Design and Architecture

This document lists the design and architectural decisions taken during the development of Correct Markdown. It follows the Architecture Decisions format.

StringView

Date: (2024-10-01)

Context

The project goal is to correct pieces of text in a markdown document. This task cannot be done with a straightforward find and replace because the markdown document contains information other than plain-text, namely markdown tags and, eventually, html tags.

We need a data-structure to isolate markup information from plain-text information.

Decision

Create StringView data-structure. This data-structure maintains an index and a view object where the subsets of a string partition can be edited independently from each other.

To initialize a StringView we have to pass a partition of string. A partition is a collection of disjoint sets which the union gives the original string. A partition is described by a dictionary where the key represents the set name (view name) and the value represents the list of strings the set is made of.

During initialization we build the index and view objects. The index is a list of ViewSegmentItem

@dataclass
class ViewSegmentItem:
    view_name: Any
    master_index: int
    segment_index: int

After initialization, one can update a view without affecting the others.

>>> segments = {
...  "text": ["","October journal","\n\n","October first","\n\n", "Today it rained."],
...  "markup": ["<h1>","</h1>","<h2>","</h2>","",""]
... }
>>> from danoan.correct_markdown.core.string_view import StringView
>>> SV = StringView(segments)

>>> SV["text"]
'October journal\n\nOctober first\n\nToday it rained.'

>>> SV["markup"]
'<h1></h1><h2></h2>'

>>> SV.get_content()
'<h1>October journal</h1>\n\n<h2>October first</h2>\n\nToday it rained.'


>>> s = SV["text"].find("October first")
>>> SV["text"] = s, "Monday, October first\n\nToday was sunny!"
>>> SV["text"]
'October journal\n\nMonday, October first\n\nToday was sunny!'


>>> SV.get_content()
'<h1>October journal</h1>\n\n<h2>Monday, October first</h2>\n\nToday was sunny!'

Notice that to replace a view segment we can bracket reference the view and then assign it to an integer and a string. The integer represents the position in the view from where to start the reassignment and the string is the new content.

Status

Implemented.

Consequences

Refactor strikethrough-items to start using StringView. It is likely the case that a helper data-structure will be needed to address special requirements for the markdown correction feature.

MarkdownView: Remove HTML tags, but preserve markdown markup tags

Date: (2024-10-05)

Context

In a first moment, the diff items were collected from two plain-text views. The first was derived from the original markdown file and the second from the correction of the latter.

However, this approach was the source of undesirable editions in the corrected markdown. For example:

**touffus** qui parfois on a
Diff Item: touffus qui -> touffus que

Enhanced MD:
**touffus que** parfois on a

Therefore, we start processing the pure markdown view instead, that is, markdown markups are accepted but not html markup tags. In the MarkdownView class we start using the base text as the pure markdown view, and we instantiate the StringView with Html and NoHtml segments.

Decision

Accepted.

Status

Implemented.

Consequences

We use LLM to correct the original text. It is more likely that the LLM will generate more reliable output for plain-text input, but we need to edit the prompt to also accept pure markdown input.

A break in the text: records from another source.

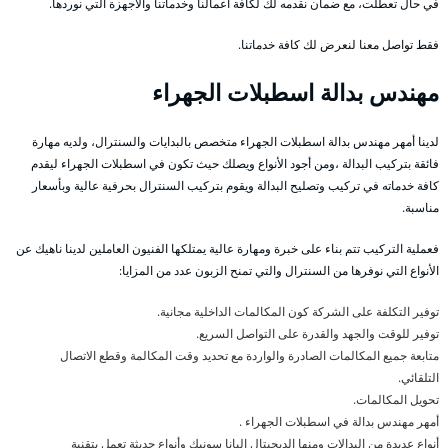
في حال تعطلت، مع ضمان نقدمه لك لكافة أعمالنا وخدماتنا والأجهزة التي نوردها.
فقط تواصل معنا لنعرض لك كافة خدماتنا.
مهندس بدالة اسطبلات الجهراء
لدينا أمهر مهندس بدالة اسطبلات الجهراء متخصص بالبدايات والسنترال، ولديه مهارة
فائقة بتركيب البدالة ،ومن أجود الأنواع ويصلك حيث تكون في اسطبلات الجهراء ليقدم
كافة خدماته في تركيب وتصليح البدالة ويقوم بتركيب السنترال بحرفية عالية وبأسعار
مناسبة.
فعملية التركيب تتم بناء على خبرة ومهارة عالية يمتلكها الفنيون العاملين لدينا ناهيك عن
الأنواع التي نوفرها من السنترال والتي تمنح الزبون عدد من المزايا:
توفير التكلفة على الشركة كون المكالمات الداخلية مجانية.
توفير للوقت والجهد والقدرة على التواصل السريع.
متابعة جميع المكالمات الصادرة والواردة مع تحديد وقت المكالمة وقطع الاتصال
التلقائي.
تحويل المكالمات.
أمهر مهندس بدالة في اسطبلات الجهراء .
أنواع عديدة من البدالات ومنها الديجيتال البانا سونيك وأنواع حديثة تعمل بتقنية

Diff Items: Diff by character and diff by word

Date: (2024-10-07)

Context

Our goal is to correct a given markdown file (original) and generate another (corrected) that is as similar as possible to the original one. That is, we only apply corrections to words, not formatting. The formatting should be kept the same as the original and that includes white spaces and new lines.

The diff items can be computed using either the word-basis or the charater-basis mode. In the first, trailing spaces and new lines are ignores while in the second they are not.

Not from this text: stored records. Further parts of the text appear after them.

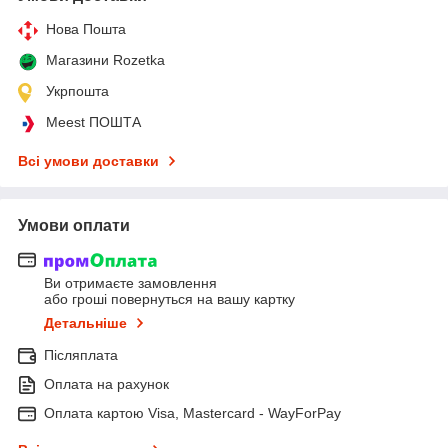
Нова Пошта
Магазини Rozetka
Укрпошта
Meest ПОШТА
Всі умови доставки
Умови оплати
Ви отримаєте замовлення
або гроші повернуться на вашу картку
Детальніше
Післяплата
Оплата на рахунок
Оплата картою Visa, Mastercard - WayForPay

From an application point of view, we are interested in a word-basis diff to identify the parts of the text that differ from the original and corrected version. The diff items generated by the word-basis mode are used to generate the explanations of the corrections. It is not helpful to pass formatting differences to the explanation prompt.

On the other hand, to create the StringView segments, I need to use the character-basis mode otherwise we cannot reconstruct the original string correctly.

Decision

Accepted.

Status

Implemented.

Consequences

The joiner string in word-basis is a space; while in character-basis is the empty string.

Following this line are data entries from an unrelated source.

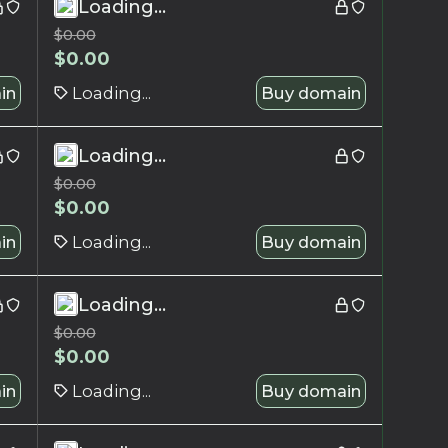
Loading...
$
0.00
$
0.00
in
Loading...
Buy domain
Loading...
$
0.00
$
0.00
in
Loading...
Buy domain
Loading...
$
0.00
$
0.00
in
Loading...
Buy domain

MarkdownView: Ignore white spaces and new lines during find operation

Date: (2024-10-09)

Context

The diff items are computed using word-basis mode and this mode ignore white spaces and new lines. Therefore, we cannot reconstruct the exact string present in the text from the diff items. New lines and white spaces might be missing. That’s why, during the find operation, we use regex to ignore trailing white spaces and new lines.

Decision

Accepted.

Status

Implemented.

Consequences

Use [\s\n]* between the words of the search_value in the find method of MarkdownView.